• EXERCISE DESCRIPTION:
Go through the data line by line. Copy each one holding the string "Maki".

════════════════════

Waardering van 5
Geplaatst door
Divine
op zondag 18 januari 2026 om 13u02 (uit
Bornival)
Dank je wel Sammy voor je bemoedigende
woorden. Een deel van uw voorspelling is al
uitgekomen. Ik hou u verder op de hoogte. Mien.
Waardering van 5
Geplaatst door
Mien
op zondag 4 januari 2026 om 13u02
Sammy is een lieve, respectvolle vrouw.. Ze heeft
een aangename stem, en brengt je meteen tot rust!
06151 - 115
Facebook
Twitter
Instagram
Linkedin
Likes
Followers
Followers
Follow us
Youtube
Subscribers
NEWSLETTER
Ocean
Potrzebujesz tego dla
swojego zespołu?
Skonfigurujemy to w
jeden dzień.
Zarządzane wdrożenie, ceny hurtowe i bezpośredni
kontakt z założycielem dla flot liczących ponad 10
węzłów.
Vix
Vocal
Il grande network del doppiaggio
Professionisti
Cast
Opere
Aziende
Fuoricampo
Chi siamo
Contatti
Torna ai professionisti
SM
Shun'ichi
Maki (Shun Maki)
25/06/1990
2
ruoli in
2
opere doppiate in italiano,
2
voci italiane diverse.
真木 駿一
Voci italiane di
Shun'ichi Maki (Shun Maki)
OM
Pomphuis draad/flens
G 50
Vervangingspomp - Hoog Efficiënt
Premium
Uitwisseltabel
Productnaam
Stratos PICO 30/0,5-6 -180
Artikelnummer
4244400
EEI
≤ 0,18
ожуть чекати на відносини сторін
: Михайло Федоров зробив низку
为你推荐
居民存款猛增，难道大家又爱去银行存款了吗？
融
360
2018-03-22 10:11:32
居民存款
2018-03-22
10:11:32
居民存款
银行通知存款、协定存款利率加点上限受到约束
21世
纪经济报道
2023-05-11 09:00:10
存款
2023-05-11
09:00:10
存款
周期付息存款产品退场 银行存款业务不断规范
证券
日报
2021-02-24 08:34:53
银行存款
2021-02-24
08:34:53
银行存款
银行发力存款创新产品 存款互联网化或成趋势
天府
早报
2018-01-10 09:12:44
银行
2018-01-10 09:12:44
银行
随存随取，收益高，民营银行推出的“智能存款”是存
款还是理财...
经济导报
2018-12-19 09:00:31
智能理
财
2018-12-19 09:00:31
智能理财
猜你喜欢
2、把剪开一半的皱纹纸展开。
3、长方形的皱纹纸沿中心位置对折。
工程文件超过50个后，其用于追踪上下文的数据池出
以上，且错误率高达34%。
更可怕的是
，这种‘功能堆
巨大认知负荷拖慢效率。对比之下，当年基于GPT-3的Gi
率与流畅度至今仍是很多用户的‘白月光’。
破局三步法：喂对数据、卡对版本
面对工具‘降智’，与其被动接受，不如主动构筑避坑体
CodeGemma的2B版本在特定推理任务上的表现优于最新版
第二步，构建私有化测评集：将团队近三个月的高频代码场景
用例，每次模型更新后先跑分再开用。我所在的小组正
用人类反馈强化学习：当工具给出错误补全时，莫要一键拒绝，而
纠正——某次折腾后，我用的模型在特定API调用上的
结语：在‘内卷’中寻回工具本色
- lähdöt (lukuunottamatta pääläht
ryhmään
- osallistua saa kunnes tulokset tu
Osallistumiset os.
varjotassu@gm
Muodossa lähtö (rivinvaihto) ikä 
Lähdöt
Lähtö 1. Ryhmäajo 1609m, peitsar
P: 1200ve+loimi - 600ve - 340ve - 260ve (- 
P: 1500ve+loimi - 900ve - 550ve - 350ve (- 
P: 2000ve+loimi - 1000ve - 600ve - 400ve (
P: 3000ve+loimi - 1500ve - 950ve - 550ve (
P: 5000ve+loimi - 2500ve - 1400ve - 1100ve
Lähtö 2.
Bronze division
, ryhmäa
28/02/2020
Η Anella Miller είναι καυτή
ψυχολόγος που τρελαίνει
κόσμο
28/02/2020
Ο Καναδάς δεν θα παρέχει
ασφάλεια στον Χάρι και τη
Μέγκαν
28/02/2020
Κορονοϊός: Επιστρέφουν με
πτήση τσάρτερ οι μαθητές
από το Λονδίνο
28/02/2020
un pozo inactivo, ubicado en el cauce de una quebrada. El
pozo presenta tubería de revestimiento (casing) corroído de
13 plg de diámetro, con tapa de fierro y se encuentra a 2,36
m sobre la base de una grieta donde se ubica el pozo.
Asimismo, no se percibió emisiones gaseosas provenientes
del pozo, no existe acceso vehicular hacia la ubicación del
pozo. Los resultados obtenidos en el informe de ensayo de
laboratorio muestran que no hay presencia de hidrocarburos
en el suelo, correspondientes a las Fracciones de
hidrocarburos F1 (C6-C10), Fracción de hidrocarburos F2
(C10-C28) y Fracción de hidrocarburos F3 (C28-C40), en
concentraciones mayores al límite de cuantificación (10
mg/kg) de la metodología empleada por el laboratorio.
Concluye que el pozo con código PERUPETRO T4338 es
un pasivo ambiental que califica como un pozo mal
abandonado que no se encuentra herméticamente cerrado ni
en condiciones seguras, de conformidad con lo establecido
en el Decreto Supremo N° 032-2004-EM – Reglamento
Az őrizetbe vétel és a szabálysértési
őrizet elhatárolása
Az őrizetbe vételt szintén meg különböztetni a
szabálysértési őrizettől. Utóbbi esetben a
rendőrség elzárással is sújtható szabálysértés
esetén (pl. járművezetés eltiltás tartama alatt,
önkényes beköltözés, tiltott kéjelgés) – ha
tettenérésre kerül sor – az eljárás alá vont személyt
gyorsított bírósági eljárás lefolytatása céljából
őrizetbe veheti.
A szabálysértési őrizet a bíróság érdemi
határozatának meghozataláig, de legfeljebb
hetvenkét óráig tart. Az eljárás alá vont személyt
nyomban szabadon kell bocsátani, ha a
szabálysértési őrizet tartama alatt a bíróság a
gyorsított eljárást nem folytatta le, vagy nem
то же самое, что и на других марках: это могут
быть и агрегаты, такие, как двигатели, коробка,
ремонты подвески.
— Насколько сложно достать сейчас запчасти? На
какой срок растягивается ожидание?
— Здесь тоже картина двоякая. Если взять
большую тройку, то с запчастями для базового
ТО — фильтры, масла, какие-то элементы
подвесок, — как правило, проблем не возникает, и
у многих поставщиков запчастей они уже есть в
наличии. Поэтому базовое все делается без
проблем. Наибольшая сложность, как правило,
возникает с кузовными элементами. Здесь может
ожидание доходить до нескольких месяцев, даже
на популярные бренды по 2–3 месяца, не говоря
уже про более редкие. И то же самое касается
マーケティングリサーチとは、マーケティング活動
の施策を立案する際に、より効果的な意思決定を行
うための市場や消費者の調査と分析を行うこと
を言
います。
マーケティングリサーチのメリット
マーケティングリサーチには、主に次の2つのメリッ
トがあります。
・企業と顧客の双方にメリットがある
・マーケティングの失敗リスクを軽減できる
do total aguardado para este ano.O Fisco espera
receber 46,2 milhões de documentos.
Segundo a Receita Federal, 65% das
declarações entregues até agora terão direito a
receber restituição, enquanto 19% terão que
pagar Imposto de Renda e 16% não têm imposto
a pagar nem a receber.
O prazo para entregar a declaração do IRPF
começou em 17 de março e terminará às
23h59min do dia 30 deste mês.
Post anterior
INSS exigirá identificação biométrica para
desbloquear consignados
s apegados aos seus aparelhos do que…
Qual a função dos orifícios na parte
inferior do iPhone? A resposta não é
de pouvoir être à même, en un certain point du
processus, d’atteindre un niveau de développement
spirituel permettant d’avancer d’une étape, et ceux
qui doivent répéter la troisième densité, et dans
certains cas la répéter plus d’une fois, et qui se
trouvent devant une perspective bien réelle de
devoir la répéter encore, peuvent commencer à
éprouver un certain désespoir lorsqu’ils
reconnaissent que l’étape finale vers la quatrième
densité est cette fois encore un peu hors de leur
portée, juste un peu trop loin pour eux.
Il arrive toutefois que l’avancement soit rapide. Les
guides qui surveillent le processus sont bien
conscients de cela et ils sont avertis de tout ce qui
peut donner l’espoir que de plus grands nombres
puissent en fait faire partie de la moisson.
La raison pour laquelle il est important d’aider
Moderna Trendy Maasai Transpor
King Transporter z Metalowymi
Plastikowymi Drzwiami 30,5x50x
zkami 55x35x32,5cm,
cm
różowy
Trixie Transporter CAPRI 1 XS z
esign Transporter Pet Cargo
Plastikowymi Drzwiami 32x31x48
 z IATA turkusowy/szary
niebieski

════════════════════

• RESULT:
Maki (Shun Maki)
Shun'ichi Maki (Shun Maki)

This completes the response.